Covering vulnerable people

In many developing countries, the informal sector is huge. Most people there do not have formal employment. Taxation, however, does not apply to the informal sector, nor do major insurance companies operate in it. Accordingly, it is a huge challenge to provide UHC to poor people. The World Bank, says its staff member Evans is in favour of expanding insurance schemes to cover vulnerable people. He knows that this is easier said than done however. One challenge he mentions is that migrant workers are hard to insure. People may, after all, need medical services in a different country from the one where they earn money.
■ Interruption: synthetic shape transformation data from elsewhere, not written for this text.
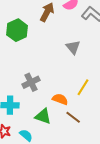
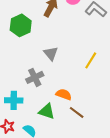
gray triangle: (73, 47) -> (51, 53), moved
yellow line: (83, 87) -> (91, 60), moved

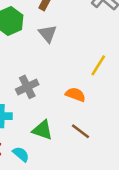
gray triangle: (51, 53) -> (48, 34), moved
orange semicircle: (64, 94) -> (75, 95), moved

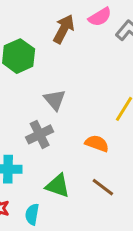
gray triangle: (48, 34) -> (55, 100), moved
cyan semicircle: (21, 154) -> (32, 214), turned -120

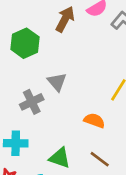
gray cross: (40, 134) -> (32, 102), moved

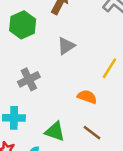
gray triangle: (57, 82) -> (66, 46), moved, turned 36

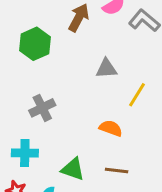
gray triangle: (66, 46) -> (106, 69), moved, turned 30
brown line: (92, 133) -> (117, 171), turned -30

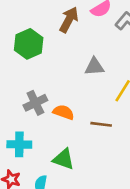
orange semicircle: (111, 128) -> (64, 112), moved
brown line: (117, 171) -> (101, 124), moved

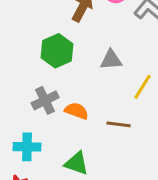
green hexagon: (29, 44) -> (57, 51), moved

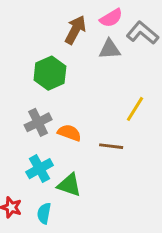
gray triangle: (111, 60) -> (110, 49), moved
cyan cross: (27, 147) -> (40, 169), moved, turned -30

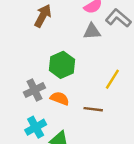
brown arrow: (75, 30) -> (43, 16), moved
green hexagon: (50, 73) -> (62, 65), moved

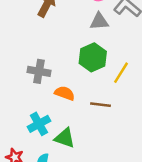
green hexagon: (62, 65) -> (93, 57), moved
gray cross: (34, 90) -> (39, 71), moved, turned 36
So “transnational forms of solidarity” are needed.

Experts agree that, in many developing countries, the policymakers would do well to shift attention from facility-based health care to community-based health care. The starting point should be what people need and what they can afford, rather than an aspiration for high-tech hospitals.

Some countries are progressing towards the goal of UHC. Indonesia is an example. Health insurance has existed there since 1968, but it was only available to civil servants in the beginning. In the meantime, it has expanded to cover approximately 75 % of the population. Hasbullah Thabrany teaches health economics at the Universitas Indonesia and says that his country hopes to achieve the long-term goal of UHC by 2019. “We are 240 million people, scattered over 7000 islands. In order to get health care everywhere, we need capacity-building and more expertise.” GIZ is assisting the country on these issues.
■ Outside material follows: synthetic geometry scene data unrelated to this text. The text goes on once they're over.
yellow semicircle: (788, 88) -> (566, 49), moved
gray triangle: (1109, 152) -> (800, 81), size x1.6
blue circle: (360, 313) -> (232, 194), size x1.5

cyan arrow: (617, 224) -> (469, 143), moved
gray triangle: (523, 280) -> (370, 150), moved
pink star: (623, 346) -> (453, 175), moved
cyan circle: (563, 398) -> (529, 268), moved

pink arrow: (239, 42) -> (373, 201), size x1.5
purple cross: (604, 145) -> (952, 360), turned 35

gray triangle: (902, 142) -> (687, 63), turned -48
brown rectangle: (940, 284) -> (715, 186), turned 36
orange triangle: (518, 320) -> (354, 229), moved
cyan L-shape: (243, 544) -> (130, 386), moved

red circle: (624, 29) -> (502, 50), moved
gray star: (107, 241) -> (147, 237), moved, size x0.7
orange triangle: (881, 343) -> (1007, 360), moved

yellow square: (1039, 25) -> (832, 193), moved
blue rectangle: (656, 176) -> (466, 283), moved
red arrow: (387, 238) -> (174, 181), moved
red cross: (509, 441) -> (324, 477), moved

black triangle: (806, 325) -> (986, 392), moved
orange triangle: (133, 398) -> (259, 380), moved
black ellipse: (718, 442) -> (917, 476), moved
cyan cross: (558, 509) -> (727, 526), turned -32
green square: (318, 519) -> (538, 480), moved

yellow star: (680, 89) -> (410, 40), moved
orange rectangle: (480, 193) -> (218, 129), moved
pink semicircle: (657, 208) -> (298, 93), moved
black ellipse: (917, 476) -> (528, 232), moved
Poorer nations are investing in health care too. Burkina Faso, for instance, reserves 15 % of the national budget for health expenditure, as is laid out by the constitution. Nonetheless, Burkina needs international aid to achieve UHC. More than 80 countries have asked the WHO to support their health-care systems’ financing. According to Walter Seidel from EuropeAid, the European Union is one of the largest donors in this topic: “Health is an integral part of development aid.”

UHC all over the world may sound utopian today, but Frazer Goodwin of Save the Children, an international NGO, insists that “health care should be accessible to everybody in the world”. He adds that austerity politics should not be allowed to hurt successful health programmes.